Final answer:
The expected frequency of Ab gametes from an F1 heterozygous individual AaBb when loci 'a' and 'b' are 10 cM apart is 5%, since this represents the recombinant gametes due to a 10% recombination frequency between the loci.
Step-by-step explanation:
The expected frequency of Ab gametes produced from the heterozygous F1 individual with genotype AaBb, when loci "a" & "b" are 10 cM apart, can be found using the concept of genetic linkage and recombination. In this case, 10 cM (centiMorgans) distance indicates that there is a 10% chance of recombination between the two loci per generation. Thus, since the loci are partially linked, the expected frequency of the recombinant Ab gamete would be 10% of the total gametes produced.

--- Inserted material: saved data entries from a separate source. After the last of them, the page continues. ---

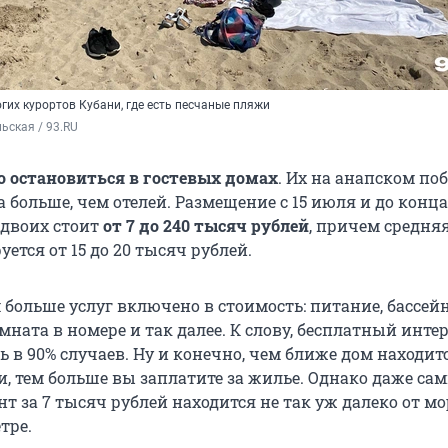
гих курортов Кубани, где есть песчаные пляжи
ьская / 93.RU
о остановиться в гостевых домах
. Их на анапском по
а больше, чем отелей. Размещение с 15 июля и до конца
 двоих стоит
от 7 до 240 тысяч рублей
, причем средня
уется от 15 до 20 тысяч рублей.
 больше услуг включено в стоимость: питание, бассейн
мната в номере и так далее. К слову, бесплатный инте
ь в 90% случаев. Ну и конечно, чем ближе дом находит
и, тем больше вы заплатите за жилье. Однако даже са
 за 7 тысяч рублей находится не так уж далеко от мо
тре.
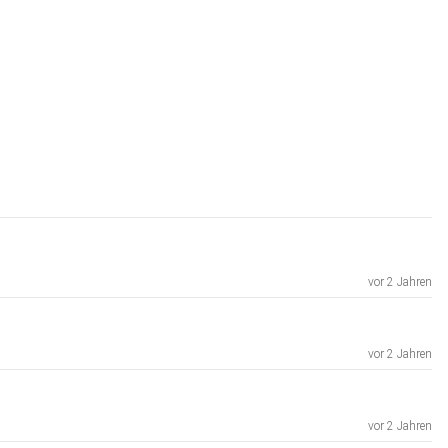
vor 2 Jahren
vor 2 Jahren
vor 2 Jahren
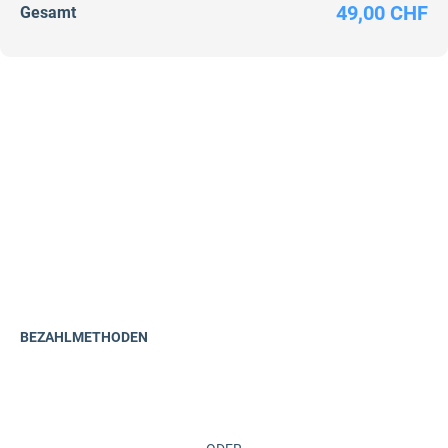
49,00 CHF
Gesamt
BEZAHLMETHODEN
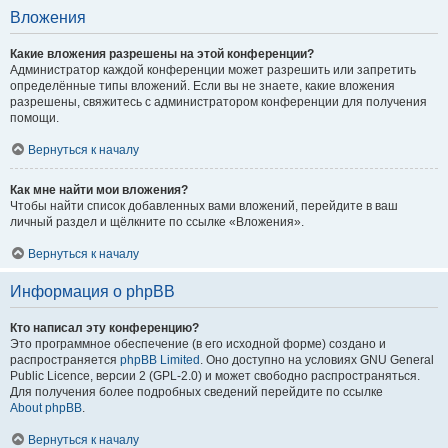
Вложения
Какие вложения разрешены на этой конференции?
Администратор каждой конференции может разрешить или запретить
определённые типы вложений. Если вы не знаете, какие вложения
разрешены, свяжитесь с администратором конференции для получения
помощи.
Вернуться к началу
Как мне найти мои вложения?
Чтобы найти список добавленных вами вложений, перейдите в ваш
личный раздел и щёлкните по ссылке «Вложения».
Вернуться к началу
Информация о phpBB
Кто написал эту конференцию?
Это программное обеспечение (в его исходной форме) создано и
распространяется
phpBB Limited
. Оно доступно на условиях GNU General
Public Licence, версии 2 (GPL-2.0) и может свободно распространяться.
Для получения более подробных сведений перейдите по ссылке
About phpBB
.
Вернуться к началу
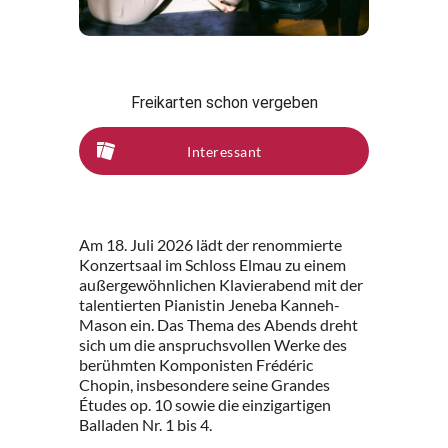
Freikarten schon vergeben
Interessant
Am 18. Juli 2026 lädt der renommierte
Konzertsaal im Schloss Elmau zu einem
außergewöhnlichen Klavierabend mit der
talentierten Pianistin Jeneba Kanneh-
Mason ein. Das Thema des Abends dreht
sich um die anspruchsvollen Werke des
berühmten Komponisten Frédéric
Chopin, insbesondere seine Grandes
Études op. 10 sowie die einzigartigen
Balladen Nr. 1 bis 4.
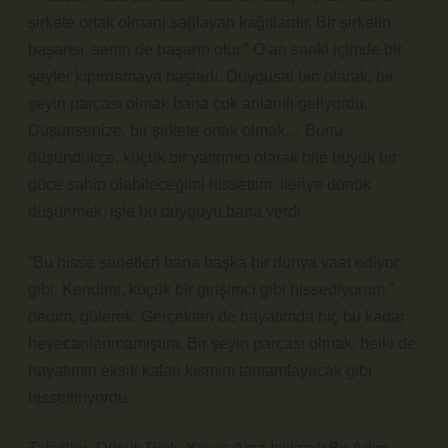
şirkete ortak olmanı sağlayan kağıtlardır. Bir şirketin
başarısı, senin de başarın olur.” O an sanki içimde bir
şeyler kıpırdamaya başladı. Duygusal biri olarak, bir
şeyin parçası olmak bana çok anlamlı geliyordu.
Düşünsenize, bir şirkete ortak olmak… Bunu
düşündükçe, küçük bir yatırımcı olarak bile büyük bir
güce sahip olabileceğimi hissettim. İleriye dönük
düşünmek, işte bu duyguyu bana verdi.
“Bu hisse senetleri bana başka bir dünya vaat ediyor
gibi. Kendimi, küçük bir girişimci gibi hissediyorum.”
dedim, gülerek. Gerçekten de hayatımda hiç bu kadar
heyecanlanmamıştım. Bir şeyin parçası olmak, belki de
hayatımın eksik kalan kısmını tamamlayacak gibi
hissettiriyordu.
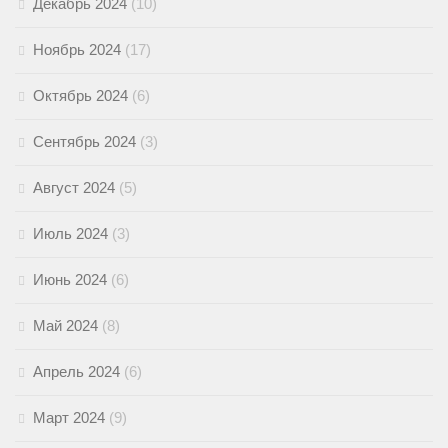
Декабрь 2024
(10)
Ноябрь 2024
(17)
Октябрь 2024
(6)
Сентябрь 2024
(3)
Август 2024
(5)
Июль 2024
(3)
Июнь 2024
(6)
Май 2024
(8)
Апрель 2024
(6)
Март 2024
(9)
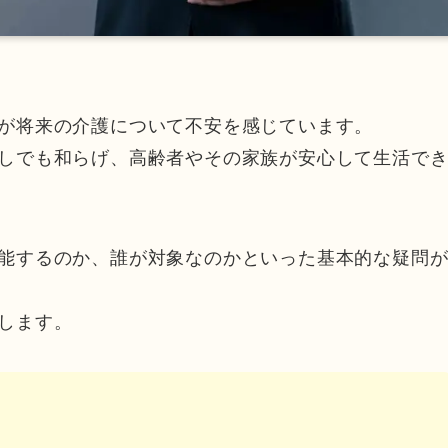
が将来の介護について不安を感じています。
しでも和らげ、高齢者やその家族が安心して生活で
能するのか、誰が対象なのかといった基本的な疑問
します。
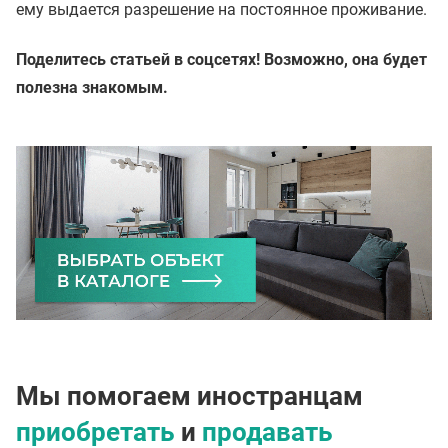
ему выдается разрешение на постоянное проживание.
Поделитесь статьей в соцсетях! Возможно, она будет
полезна знакомым.
Мы помогаем иностранцам
приобретать
и
продавать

Under Mendelian inheritance with no linkage, you would expect a 1:1:1:1 ratio of the gametes (AB, Ab, aB, ab). However, the presence of linkage alters the expected ratios. Parental gametes (AB and ab) are more frequent than recombinant gametes (Ab and aB) due to the linkage between the loci. The exact proportion of the recombinant gametes depends on the frequency of crossing over events that occur between the linked genes during meiosis.
Given that Ab is a recombinant genotype, resulting from recombination, we can expect 5% of the gametes to be Ab and another 5% to be aB, reflecting the 10% recombination frequency. Therefore, out of 100 gametes, we can expect approximately 5 to be of the Ab type.